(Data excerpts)
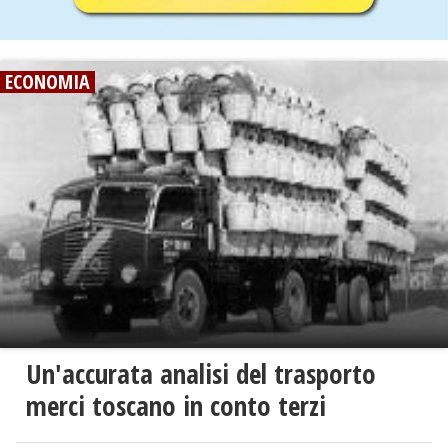
ECONOMIA
Un'accurata analisi del trasporto
merci toscano in conto terzi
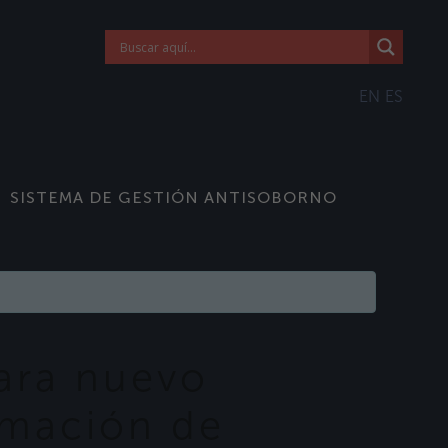
EN
ES
SISTEMA DE GESTIÓN ANTISOBORNO
ara nuevo
amación de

(Your goal): Please transcribe all of the records above exactly, leaving out any pictures.

(Your solution):
ECONOMIA
Un'accurata analisi del trasporto
merci toscano in conto terzi
EN
ES
SISTEMA DE GESTIÓN ANTISOBORNO
ara nuevo
amación de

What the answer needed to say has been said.